Work task ▸
Pick up at the line with "numbers of bands". Write it out exactly, along with each later line through the end of the data, and nothing more.

Information shown ▸
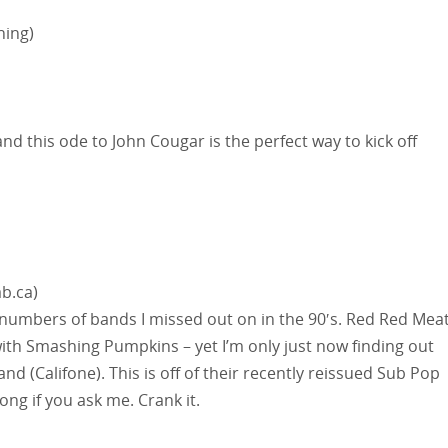
hing)
nd this ode to John Cougar is the perfect way to kick off
b.ca)
numbers of bands I missed out on in the 90′s. Red Red Mea
with Smashing Pumpkins – yet I’m only just now finding out
nd (Califone). This is off of their recently reissued Sub Pop
ng if you ask me. Crank it.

Task output ▸
numbers of bands I missed out on in the 90′s. Red Red Mea
with Smashing Pumpkins – yet I’m only just now finding out
nd (Califone). This is off of their recently reissued Sub Pop
ng if you ask me. Crank it.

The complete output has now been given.